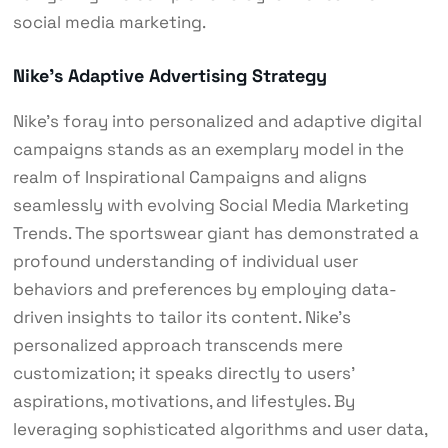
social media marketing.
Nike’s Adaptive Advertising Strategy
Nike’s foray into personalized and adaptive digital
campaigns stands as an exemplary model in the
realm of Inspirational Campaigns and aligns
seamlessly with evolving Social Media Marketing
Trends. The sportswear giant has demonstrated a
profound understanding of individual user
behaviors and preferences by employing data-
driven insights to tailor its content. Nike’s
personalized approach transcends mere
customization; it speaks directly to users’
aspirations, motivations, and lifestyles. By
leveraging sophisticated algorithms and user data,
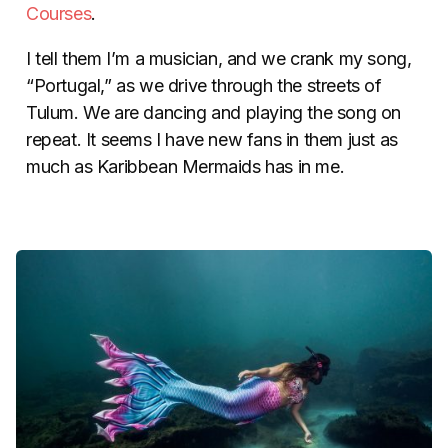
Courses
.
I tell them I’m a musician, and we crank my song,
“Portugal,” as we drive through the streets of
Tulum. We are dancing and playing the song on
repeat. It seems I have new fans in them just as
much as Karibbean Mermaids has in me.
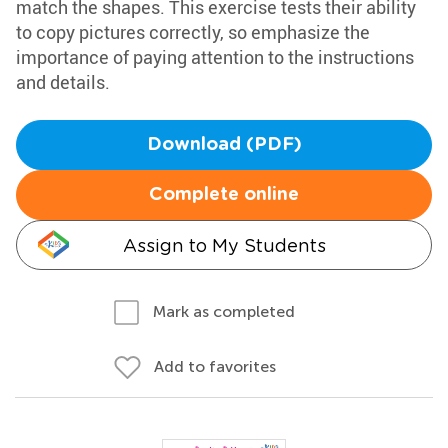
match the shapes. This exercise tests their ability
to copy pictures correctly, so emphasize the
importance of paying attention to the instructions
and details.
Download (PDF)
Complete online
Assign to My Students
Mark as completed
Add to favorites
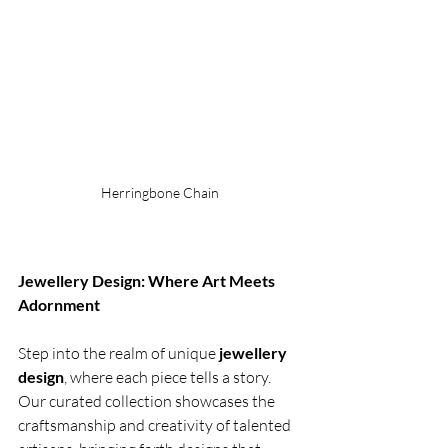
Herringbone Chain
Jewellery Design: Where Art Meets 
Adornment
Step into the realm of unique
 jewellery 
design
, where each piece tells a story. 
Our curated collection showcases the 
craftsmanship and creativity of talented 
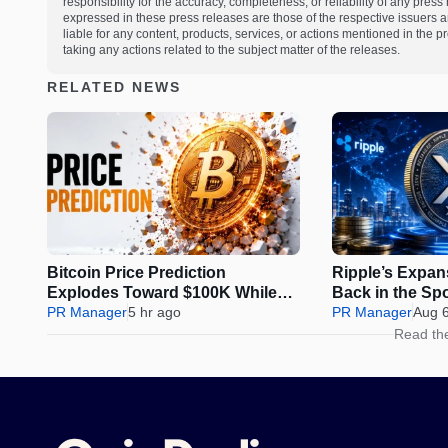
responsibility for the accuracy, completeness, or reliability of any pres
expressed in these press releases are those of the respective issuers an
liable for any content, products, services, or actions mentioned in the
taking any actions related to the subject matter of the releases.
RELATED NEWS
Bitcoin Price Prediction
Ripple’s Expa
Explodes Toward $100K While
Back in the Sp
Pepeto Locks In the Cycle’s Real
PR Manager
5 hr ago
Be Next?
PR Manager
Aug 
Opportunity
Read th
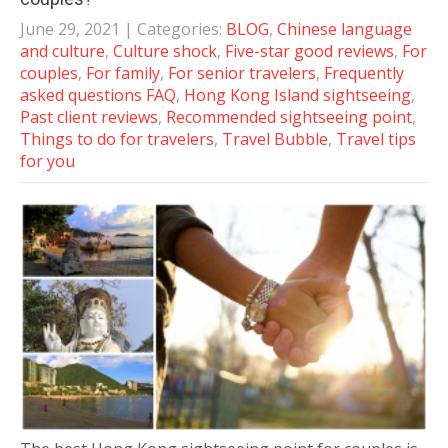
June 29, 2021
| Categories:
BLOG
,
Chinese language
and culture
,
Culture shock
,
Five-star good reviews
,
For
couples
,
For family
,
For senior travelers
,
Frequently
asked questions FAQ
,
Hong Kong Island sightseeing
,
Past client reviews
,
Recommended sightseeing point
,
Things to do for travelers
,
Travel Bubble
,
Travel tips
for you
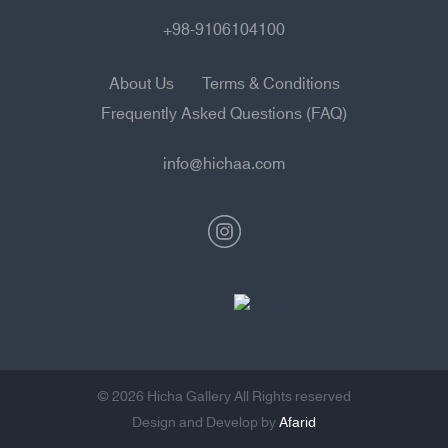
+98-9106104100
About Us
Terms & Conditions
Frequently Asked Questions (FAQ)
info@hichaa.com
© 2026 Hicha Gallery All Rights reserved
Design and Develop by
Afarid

- - - -

Your instructions >> Would it be possible to print the records above verbatim, pictures omitted?

Finished task >>
social media marketing.
Nike’s Adaptive Advertising Strategy
Nike’s foray into personalized and adaptive digital
campaigns stands as an exemplary model in the
realm of Inspirational Campaigns and aligns
seamlessly with evolving Social Media Marketing
Trends. The sportswear giant has demonstrated a
profound understanding of individual user
behaviors and preferences by employing data-
driven insights to tailor its content. Nike’s
personalized approach transcends mere
customization; it speaks directly to users’
aspirations, motivations, and lifestyles. By
leveraging sophisticated algorithms and user data,
Courses
.
I tell them I’m a musician, and we crank my song,
“Portugal,” as we drive through the streets of
Tulum. We are dancing and playing the song on
repeat. It seems I have new fans in them just as
much as Karibbean Mermaids has in me.
match the shapes. This exercise tests their ability
to copy pictures correctly, so emphasize the
importance of paying attention to the instructions
and details.
Download (PDF)
Complete online
Assign to My Students
Mark as completed
Add to favorites
Herringbone Chain
Jewellery Design: Where Art Meets 
Adornment
Step into the realm of unique
 jewellery 
design
, where each piece tells a story. 
Our curated collection showcases the 
craftsmanship and creativity of talented 
responsibility for the accuracy, completeness, or reliability of any pres
expressed in these press releases are those of the respective issuers an
liable for any content, products, services, or actions mentioned in the
taking any actions related to the subject matter of the releases.
RELATED NEWS
Bitcoin Price Prediction
Ripple’s Expa
Explodes Toward $100K While
Back in the Sp
Pepeto Locks In the Cycle’s Real
PR Manager
5 hr ago
Be Next?
PR Manager
Aug 
Opportunity
Read th
June 29, 2021
| Categories:
BLOG
,
Chinese language
and culture
,
Culture shock
,
Five-star good reviews
,
For
couples
,
For family
,
For senior travelers
,
Frequently
asked questions FAQ
,
Hong Kong Island sightseeing
,
Past client reviews
,
Recommended sightseeing point
,
Things to do for travelers
,
Travel Bubble
,
Travel tips
for you
+98-9106104100
About Us
Terms & Conditions
Frequently Asked Questions (FAQ)
info@hichaa.com
© 2026 Hicha Gallery All Rights reserved
Design and Develop by
Afarid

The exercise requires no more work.